Hawaiian Telcom's billing problems were the result of a transition from "back office" systems from prior owner Verizon Communications Inc. to Hawaiian Telcom in April 2006. Hawaiian Telcom bought the company in May 2005 with the pledge of bringing back to Hawai'i the finance, human resources, information technology, marketing and executive staff jobs the previous owner had located on the Mainland. The company has since added about 200 jobs.

However the transition to a new Hawai'i back office resulted in numerous unexpected problems. Although Hawaiian Telcom's phone network remained reliable, thousands of customers received inaccurate bills and customers had to endure long waits for customer service.

In February, Hawaiian Telcom announced that it hired Accenture Ltd. to complete the development and deployment of the phone company's customer service and business-support systems. At the same time, Hawaiian Telcom said it reached a mutual agreement to part ways with its original consultant, BearingPoint Inc. As part of the agreement, BearingPoint paid Hawaiian Telcom a $90 million settlement, including $52 million in cash.

Hawaiian Telcom is making better progress fixing ongoing systems issues since the change in consultants, Ruley said. Customer service has nearly returned to pre-transition levels, while repair call service has improved, Ruley said.

Hawaiian Telcom said other accomplishments during the past two years include:

  • Increased capital spending to update and improve the company's network;

  • Expanded availability of high-speed Internet on Kaua'i, the Big Island, O'ahu, Maui and Moloka'i;

  • And the launch of a new wireless phone service.

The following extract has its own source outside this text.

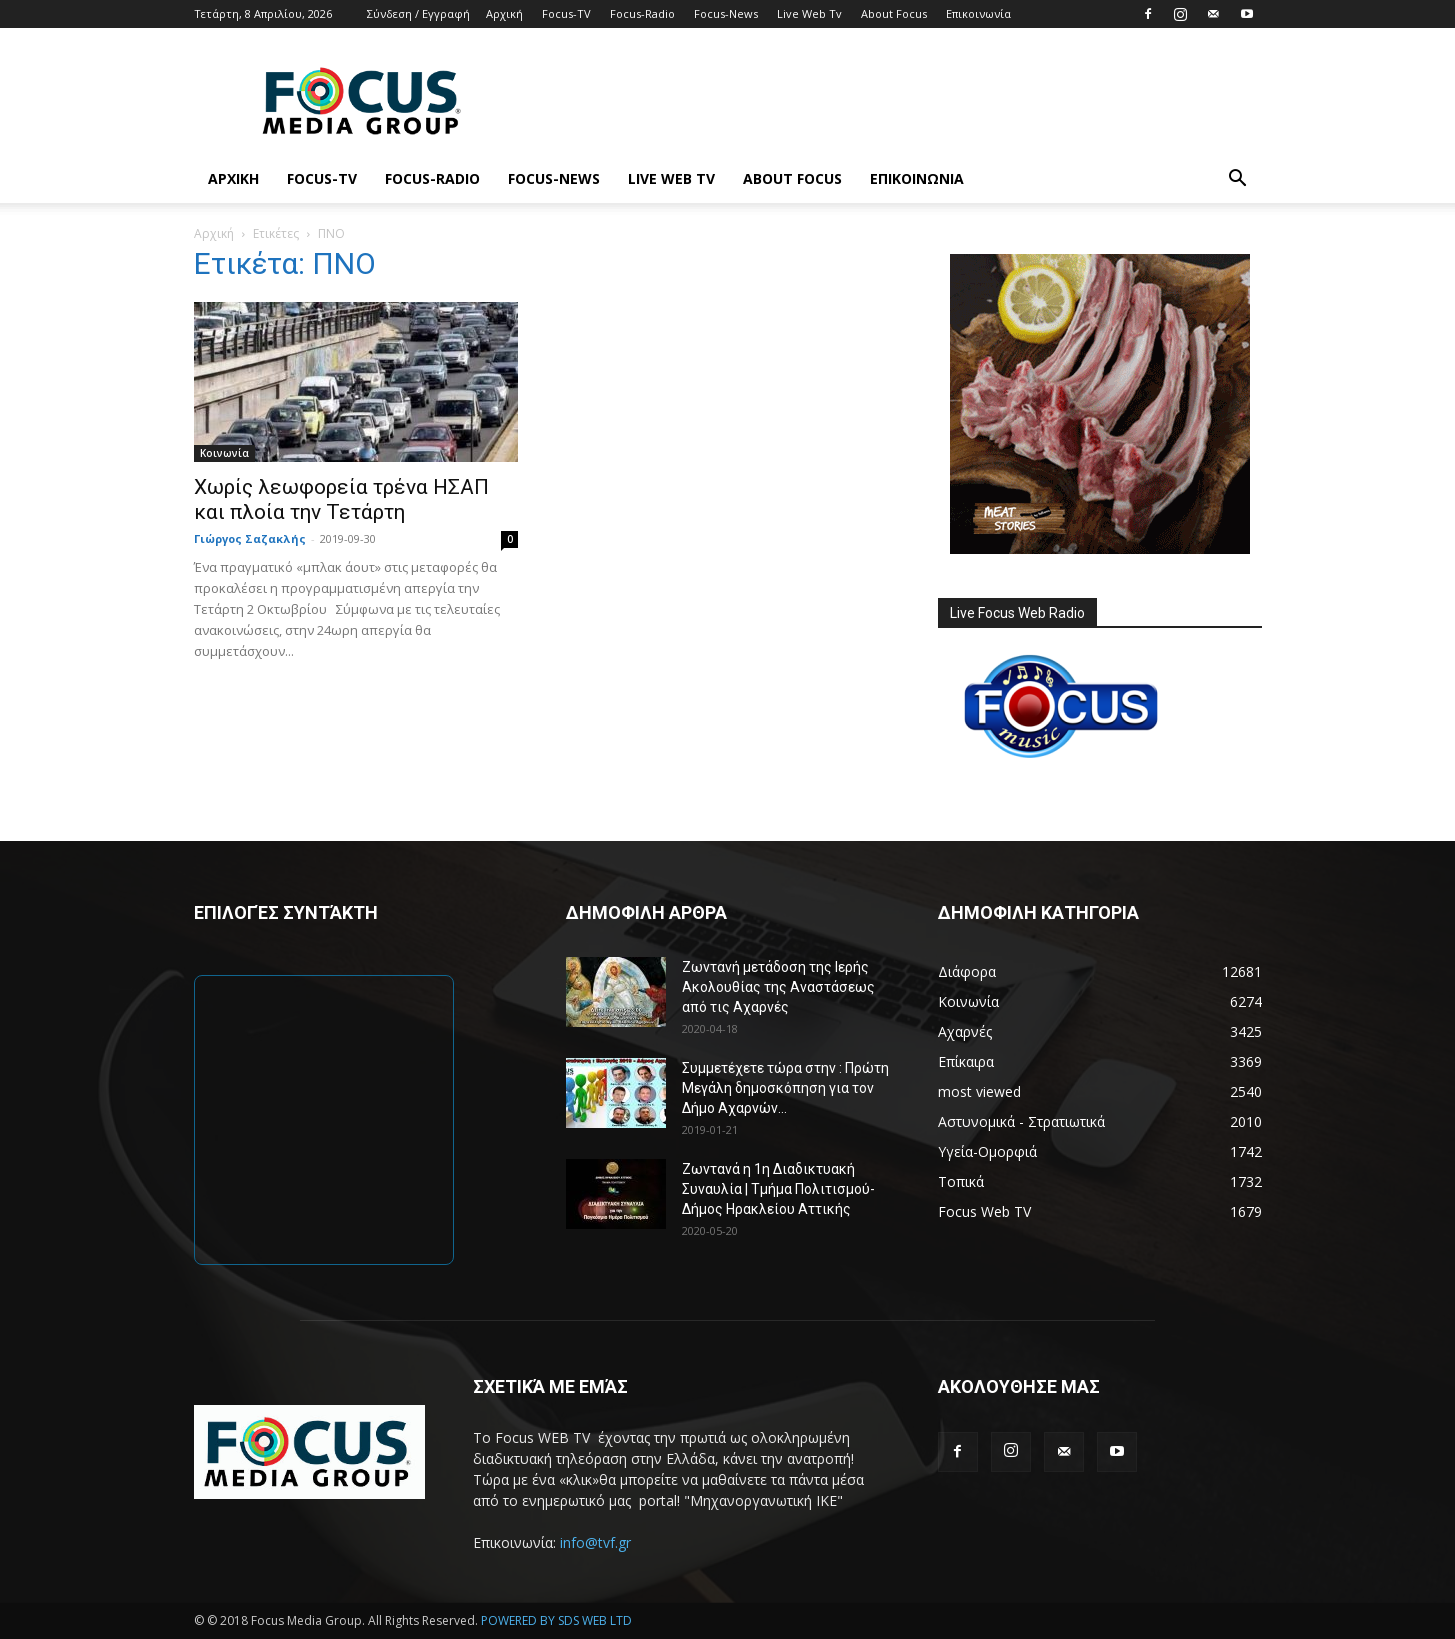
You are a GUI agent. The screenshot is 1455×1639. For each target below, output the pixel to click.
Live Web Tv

    In addition, Hawaiian Telcom has launched a bundle of local, unlimited long-distance, high-speed Internet and wireless service for less than $100 a month, excluding taxes.

    FUTURE PLANS

    Going forward, the company plans to offer faster Internet services, TV service and increased wireless services. A key strategy includes close integration of those services so that, for instance, customers can use a mobile phone to tell their TVs to record a show.

    "We're working very hard on all of these things, and these are things we wanted to get out earlier but because of these issues with the systems we weren't able to," Ruley said. "I'm excited just to be able to think about these sorts of things more in my day than trying to figure out how to get a bill out the door."

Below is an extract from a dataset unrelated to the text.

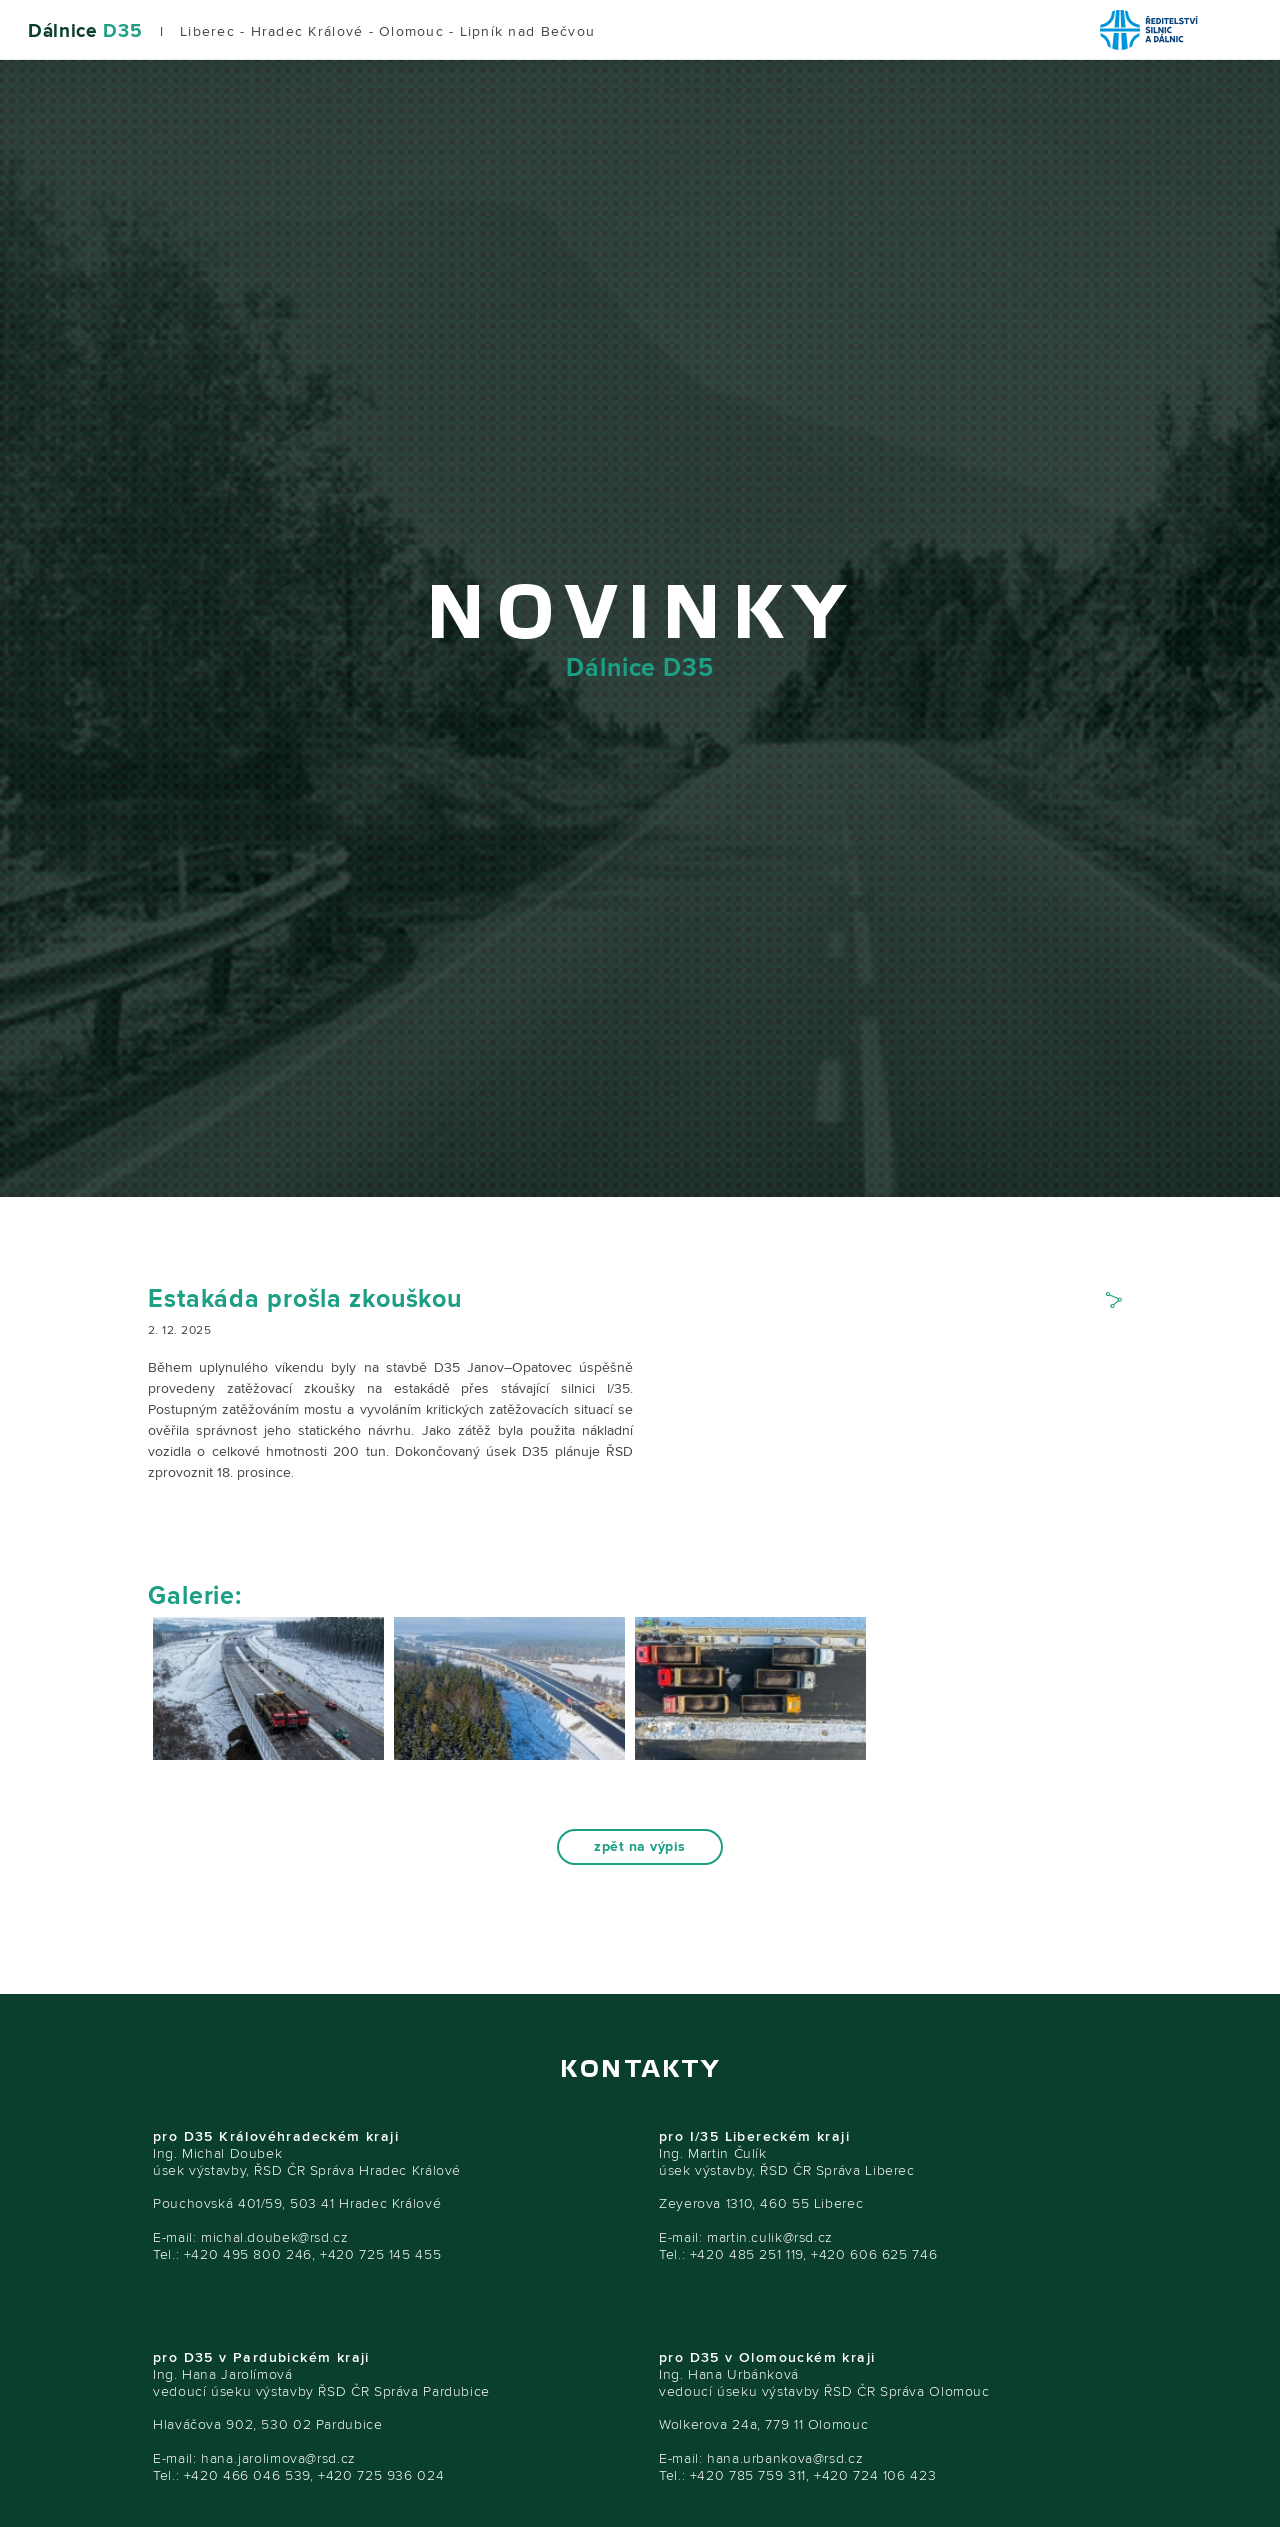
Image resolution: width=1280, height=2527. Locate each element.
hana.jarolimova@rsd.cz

    A critical component of Hawaiian Telcom's plans is the launch of a new TV service using Internet technology. That will allow the company to offer wired and wireless phone services, high-speed Internet and video services on one bill. Bundling is a key part of Hawaiian Telcom and competitor Oceanic Time Warner Cable's strategies. The idea is to sell customers several services, making them less likely to switch to a competitor or "churn."

    The lack of fully functional systems was one of several factors in the company's decision to delay the new TV service over phone lines that would compete with cable television. Hawaiian Telcom now expects to launch the television service in the first quarter of next year.

    "If we don't offer a competing package with our video option, we're constantly in a defensive posture and we need to be in more of an offensive posture," Ruley said. "The beneficiary of that competition is the consumer because we'll have a bundle, (Oceanic) will have a bundle, (and) we'll have true competition for video services in Hawai'i, which will make the cable company responsible to the community on their pricing."

    Given Hawaiian Telcom's recent woes, the company has a reduced margin for error when it launches TV services, Ruley said.

    "We've got to get it right because the people of Hawai'i won't give us another pass," he said.